Must-Read: Brink Lindsey: The End of the Working Class
Must-Read: Brink Lindsey: The End of the Working Class: “The nightmare of the industrial age was that the dependence of technological civilization on brute labor was never-ending… https://www.the-american-interest.com/2017/08/30/end-working-class/
…Those old nightmares are gone—and for that we owe a prayer of thanks. Never has there been a source of human conflict more incendiary than the reliance of mass progress on mass misery…. But the old nightmare, alas, has been replaced with a new one…. Now it is feelings of uselessness that threaten to leach away people’s humanity. Anchored in their unquestioned usefulness, industrial workers could struggle personally to endure their lot for the sake of their families, and they could struggle collectively to better their lot. The working class’s struggle was the source of working-class identity and pride.
For today’s post-working-class “precariat,” though, the anchor is gone, and people drift aimlessly from one dead-end job to the next…. The scale of the challenge facing us is immense. What valuable and respected contributions to society can ordinary people not flush with abstract analytical skills make? How can we mend fraying attachments to work, family, and community?
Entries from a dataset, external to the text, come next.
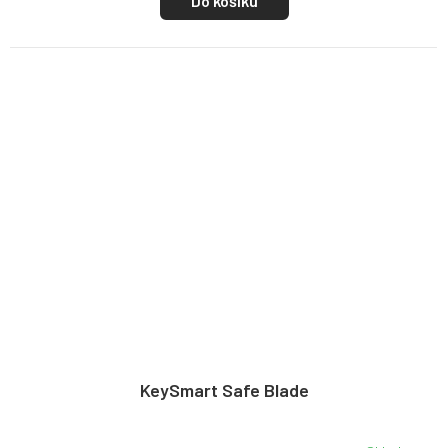
Do košíku
KeySmart Safe Blade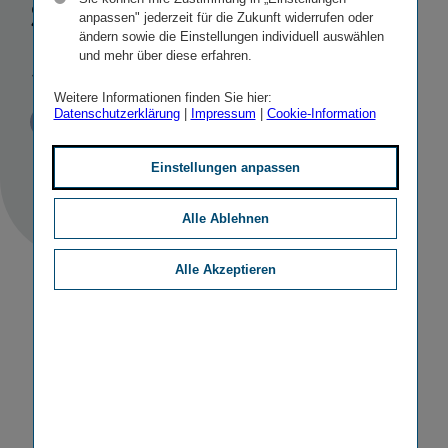
schaft in der
anpassen" jederzeit für die Zukunft widerrufen oder
ändern sowie die Einstellungen individuell auswählen
Slowakei aus
und mehr über diese erfahren.
Weitere Informationen finden Sie hier:
Datenschutzerklärung
|
Impressum
|
Cookie-Information
Veröffentlicht
STICHWORTE
17.02.2014
PR
SONSTIGE
Einstellungen anpassen
Alle Ablehnen
Alle Akzeptieren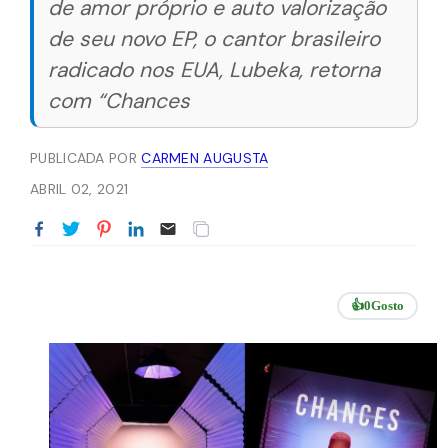
de amor próprio e auto valorização
de seu novo EP, o cantor brasileiro
radicado nos EUA, Lubeka, retorna
com “Chances
PUBLICADA POR
CARMEN AUGUSTA
ABRIL 02, 2021
👍
0
Gosto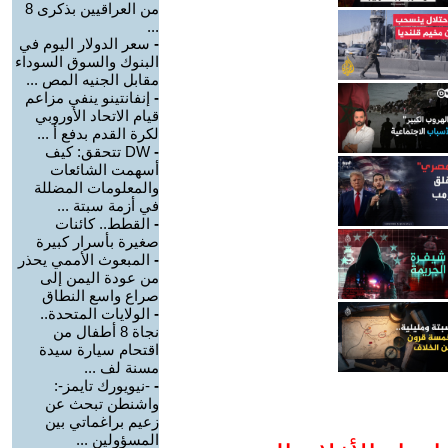
من العراقيين بذكرى 8
...
-
سعر الدولار اليوم في
البنوك والسوق السوداء
مقابل الجنيه المص ...
-
إنفانتينو ينفي مزاعم
قيام الاتحاد الأوروبي
لكرة القدم بدفع أ ...
-
DW تتحقق: كيف
أسهمت الشائعات
والمعلومات المضللة
في أزمة سبتة ...
-
القطط.. كائنات
صغيرة بأسرار كبيرة
-
المبعوث الأممي يحذر
من عودة اليمن إلى
صراع واسع النطاق
-
الولايات المتحدة..
نجاة 8 أطفال من
اقتحام سيارة سيدة
مسنة لف ...
-
-نيويورك تايمز-:
واشنطن تبحث عن
زعيم براغماتي بين
المسؤولين ...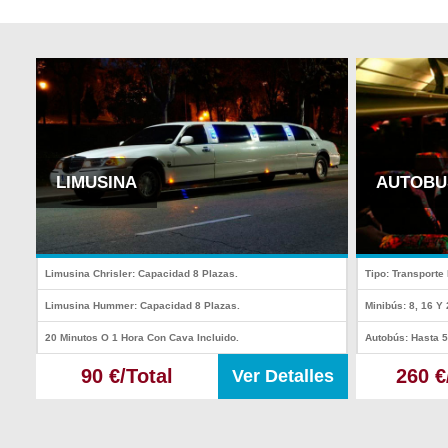
LIMUSINA
AUTOBU
Limusina Chrisler: Capacidad 8 Plazas.
Tipo: Transporte
Limusina Hummer: Capacidad 8 Plazas.
Minibús: 8, 16 Y
20 Minutos O 1 Hora Con Cava Incluido.
Autobús: Hasta 
90 €/Total
260 €
Ver Detalles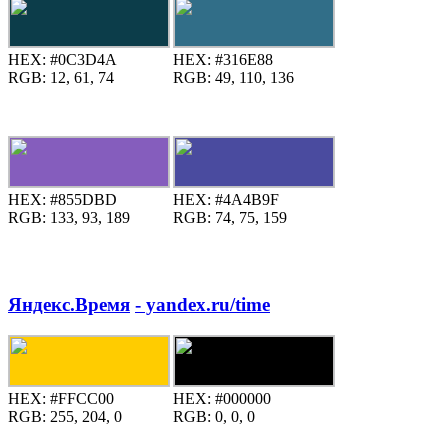
HEX:
#0C3D4A
HEX:
#316E88
RGB:
12, 61, 74
RGB:
49, 110, 136
HEX:
#855DBD
HEX:
#4A4B9F
RGB:
133, 93, 189
RGB:
74, 75, 159
Яндекс.Время
- yandex.ru/time
HEX:
#FFCC00
HEX:
#000000
RGB:
255, 204, 0
RGB:
0, 0, 0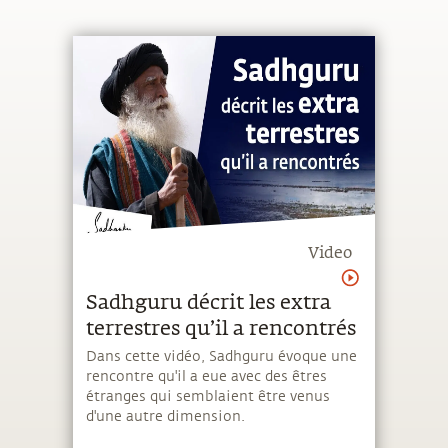
Video
Sadhguru décrit les extra
terrestres qu’il a rencontrés
Dans cette vidéo, Sadhguru évoque une
rencontre qu'il a eue avec des êtres
étranges qui semblaient être venus
d'une autre dimension.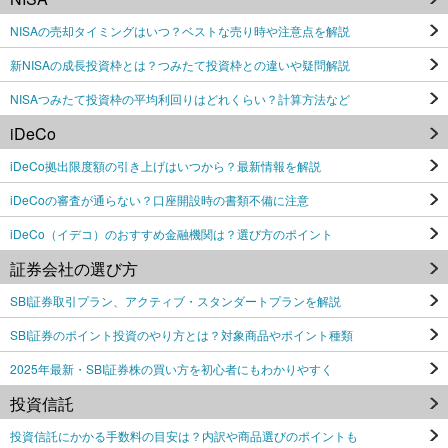
NISAの売却タイミングはいつ？ベストな売り時や注意点を解説
新NISAの成長投資枠とは？つみたて投資枠との違いや疑問解説
NISAつみたて投資枠の平均利回りはどれくらい？計算方法など
iDeCo
iDeCo拠出限度額の引き上げはいつから？最新情報を解説
iDeCoの審査が通らない？口座開設時の書類不備に注意
iDeCo（イデコ）のおすすめ金融機関は？選び方のポイント
証券会社の選び方
SBI証券取引プラン、アクティブ・スタンダートプランを解説
SBI証券のポイント投資のやり方とは？対象商品やポイント種類
2025年最新・SBI証券株の買い方を初心者にもわかりやすく
投資信託
投資信託にかかる手数料の目安は？内訳や商品選びのポイントも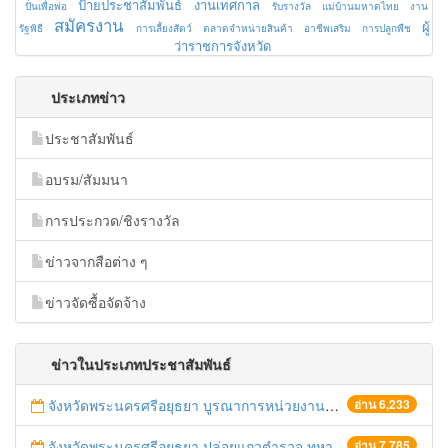
ป้ายประชาสัมพันธ์
งานเทศกาล
ปั่นเพื่อพ่อ
รับรางวัล
แม่บ้านมหาดไทย
งาน
สมัครงาน
ผู้
รัฐพิธี
การเลี้ยงสัตว์
ตลาดจำหน่ายสินค้า
อาชีพเสริม
การปลูกพืช
ว่าราชการจังหวัด
ประเภทข่าว
ประชาสัมพันธ์
อบรม/สัมมนา
การประกวด/ชิงรางวัล
ข่าวจากสือต่าง ๆ
ข่าวจัดซื้อจัดจ้าง
ข่าวในประเภทประชาสัมพันธ์
จังหวัดพระนครศรีอยุธยา บูรณาการหน่วยงานที่เกี่ยวข้อง ลงพื้นที่จัดระเบียบและดำเนินมาตรการตามบทลงโทษสูงสุดกับผู้ประกอบการร้านค้าที่ยังฝ่าฝืนตั้งร้านค้ารุกล้ำเขตพื้นที่ทางหลวง เตรียมความปลอดภัยก่อนเทศกาลสงกรานต์
อ่าน 6,233
จังหวัดพระนครศรีอยุธยา ปล่อยแถวตำรวจ ทหาร ฝ่ายปกครอง กว่า 100 นาย ตรวจเข้มท่ารถสาธารณะ สถานีขนส่งรถโดยสาร วินรถตู้ และสถานีรถไฟ เตรียมรับมือเทศกาลสงกรานต์
อ่าน 7,785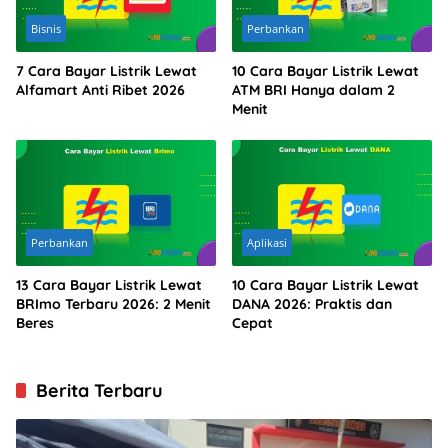
Bisnis
Perbankan
7 Cara Bayar Listrik Lewat
10 Cara Bayar Listrik Lewat
Alfamart Anti Ribet 2026
ATM BRI Hanya dalam 2
Menit
Perbankan
Aplikasi
13 Cara Bayar Listrik Lewat
10 Cara Bayar Listrik Lewat
BRImo Terbaru 2026: 2 Menit
DANA 2026: Praktis dan
Beres
Cepat
Berita Terbaru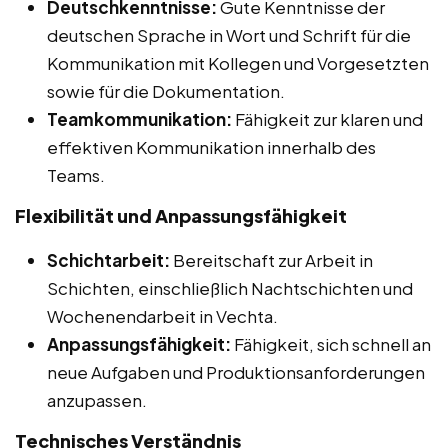
Deutschkenntnisse:
Gute Kenntnisse der
deutschen Sprache in Wort und Schrift für die
Kommunikation mit Kollegen und Vorgesetzten
sowie für die Dokumentation.
Teamkommunikation:
Fähigkeit zur klaren und
effektiven Kommunikation innerhalb des
Teams.
Flexibilität und Anpassungsfähigkeit
Schichtarbeit:
Bereitschaft zur Arbeit in
Schichten, einschließlich Nachtschichten und
Wochenendarbeit in Vechta.
Anpassungsfähigkeit:
Fähigkeit, sich schnell an
neue Aufgaben und Produktionsanforderungen
anzupassen.
Technisches Verständnis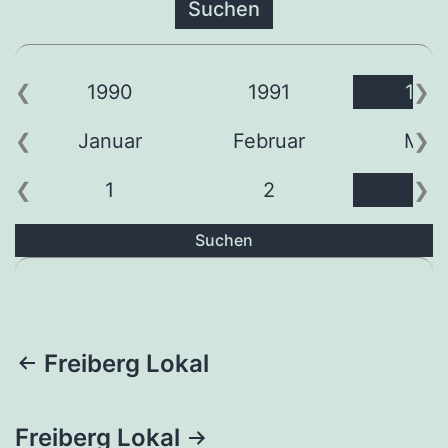
1990
1991
199
Januar
Februar
Mär
1
2
3
Suchen
Beitragsnavigation
Freiberg Lokal
Freiberg Lokal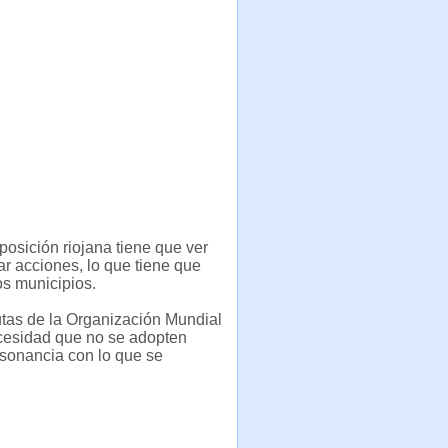
posición riojana tiene que ver
nar acciones, lo que tiene que
os municipios.
tas de la Organización Mundial
necesidad que no se adopten
nsonancia con lo que se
There are volumes to write on these subjects, but there is at least one reason for hope. We can hope for something better because, for the first time in history, we are free to choose something better. The low productivity of traditional agriculture meant that mass oppression was unavoidable; the social surplus was so meager that the fruits of civilization were available only to a tiny elite, and the specter of Malthusian catastrophe was never far from view. Once the possibilities of a productivity revolution through energy-intensive mass production were glimpsed, the creation of urban proletariats in one country after another was likewise driven by historical necessity. The economic incentives for industrializing were obvious and powerful, but the political incentives were truly decisive. When military might hinged on industrial success, geopolitical competition ensured that mass mobilizations of working classes would ensue.
No equivalent dynamics operate today. There is no iron law of history impelling us to treat the majority of our fellow citizens as superfluous afterthoughts. A more humane economy, and a more inclusive prosperity, is possible…. There is a land of milk and honey beyond this wilderness, if we have the vision and resolve to reach it.